It Pays to Haul

January 24, 2014 06:49 PM

Shop around to find the highest bidder

By Sara Schafer and Fran Howard


With cash corn and soybean prices much lower than a year ago, seeking out several buyers for your grain is even more critical.

Basis, the difference between the futures price and the cash price, can fluctuate based on regional supply and demand, says Brain Grete, senior market analyst for Pro Farmer.

"Basis varies greatly by area," Grete explains. "In some areas, an elevator or co-op might have a better bid, while it might be an ethanol plant or feedlot in other areas. Farmers should constantly shop around."

A Dec. 18 Farm Journal Pulse shows 31% of the 1,500 respondents transport their grain, on average, one to 10 miles to sell it and 26% travel 11 to 20 miles. Slightly less than 30% of respondents transport grain 31 miles or more.

Don’t leave money behind. Farmers can earn significant premiums for their grain by selling to multiple buyers, says Logan Burgess, a grain broker for Grain Hedge in Bozeman, Mont. That company collects and tracks 40,000 cash market bids from around the country each day and has been doing so for the past 10 years.

"Our research has shown that a corn producer’s best market will change six times during the course of a year, on average," Burgess says. "But on average, a producer will only sell to two separate locations in a year.
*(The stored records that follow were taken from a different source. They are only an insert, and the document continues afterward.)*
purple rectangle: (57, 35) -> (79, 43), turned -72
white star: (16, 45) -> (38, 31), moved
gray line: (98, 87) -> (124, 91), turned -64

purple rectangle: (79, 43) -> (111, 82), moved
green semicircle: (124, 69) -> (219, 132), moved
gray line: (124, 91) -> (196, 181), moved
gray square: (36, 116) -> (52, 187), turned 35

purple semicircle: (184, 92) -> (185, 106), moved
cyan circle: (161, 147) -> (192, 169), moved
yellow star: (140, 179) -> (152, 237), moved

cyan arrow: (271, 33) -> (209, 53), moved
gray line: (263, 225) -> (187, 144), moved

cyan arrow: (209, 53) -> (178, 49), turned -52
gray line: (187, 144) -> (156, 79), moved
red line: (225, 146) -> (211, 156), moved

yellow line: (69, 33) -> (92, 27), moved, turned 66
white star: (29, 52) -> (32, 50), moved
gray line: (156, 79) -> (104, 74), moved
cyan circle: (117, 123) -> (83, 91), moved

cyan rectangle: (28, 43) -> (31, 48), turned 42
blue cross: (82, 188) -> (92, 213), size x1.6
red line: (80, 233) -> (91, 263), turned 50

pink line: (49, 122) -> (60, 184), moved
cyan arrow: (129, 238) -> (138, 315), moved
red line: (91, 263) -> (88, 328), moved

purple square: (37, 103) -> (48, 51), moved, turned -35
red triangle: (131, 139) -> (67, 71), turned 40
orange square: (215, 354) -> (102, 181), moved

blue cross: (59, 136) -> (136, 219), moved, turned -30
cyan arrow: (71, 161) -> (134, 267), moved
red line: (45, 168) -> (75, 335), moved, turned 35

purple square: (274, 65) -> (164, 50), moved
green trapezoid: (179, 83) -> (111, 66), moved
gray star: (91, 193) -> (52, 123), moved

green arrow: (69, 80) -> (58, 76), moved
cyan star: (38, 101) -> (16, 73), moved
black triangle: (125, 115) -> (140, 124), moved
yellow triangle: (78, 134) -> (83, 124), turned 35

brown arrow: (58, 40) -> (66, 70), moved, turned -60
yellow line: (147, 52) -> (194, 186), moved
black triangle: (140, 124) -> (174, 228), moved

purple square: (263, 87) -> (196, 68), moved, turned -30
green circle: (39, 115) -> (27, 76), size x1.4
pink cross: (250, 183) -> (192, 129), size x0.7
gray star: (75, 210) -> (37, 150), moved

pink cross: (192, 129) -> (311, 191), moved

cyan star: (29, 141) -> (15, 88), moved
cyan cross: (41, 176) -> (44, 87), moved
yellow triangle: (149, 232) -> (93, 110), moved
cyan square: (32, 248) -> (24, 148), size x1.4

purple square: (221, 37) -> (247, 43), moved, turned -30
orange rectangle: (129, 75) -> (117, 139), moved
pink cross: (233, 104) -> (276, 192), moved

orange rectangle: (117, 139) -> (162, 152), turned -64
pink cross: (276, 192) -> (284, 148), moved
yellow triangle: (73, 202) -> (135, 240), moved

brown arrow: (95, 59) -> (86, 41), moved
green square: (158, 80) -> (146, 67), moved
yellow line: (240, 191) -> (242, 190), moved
Producers might be leaving cents on the table if they aren’t selling grain to more markets."

Each cent per bushel lost can add up to big bucks for a corn grower and possibly more for a soybean farmer. "Soybean producers need to be even more attentive to basis," Burgess says. "A soybean producer’s best market will change, on average, eight times during the year."

As corn and soybean prices slip closer to break-even costs for many producers, shopping for basis becomes even more important. "Looking at cash prices over the past five to 10 years shows that basis is becoming more volatile," Burgess says.

The "best markets" Burgess refers to could be a river terminal, elevator, oil crusher, ethanol plant or other end-user of corn or soybeans, depending on who needs the grain the most.

Of course, there are expenses associated with hauling grain to markets that are further away. Grete encourages farmers to factor in the cost of fuel, storage, wear and tear on vehicles, as well as the time spent determining the total cost. By knowing these numbers, you can adequately weigh your options. Grete also suggests tracking basis to find historical patterns and know which one of your markets is offering the strongest price. 

You can e-mail Sara Schafer at

Track Top Five Local Cash Grain Bids

Wondering which local elevator is offering the best cash grain price? Go online to AgWeb’s Cash Grain Bids section and enter your ZIP code to find the cash bids and basis levels for the five elevators closest to you.

Want the same information on-the-go? You can download AgWeb’s Cash Grain Bids app for iPhone, iPad and Android devices. This free app allows you to see cash bids in your area. Select your crop, input your ZIP code (or activate location services) and choose one of five elevators closest to you to compare prices. You can also call your desired elevator from the app. In the iTunes and Android app stores, search for "Cash Grain Bids."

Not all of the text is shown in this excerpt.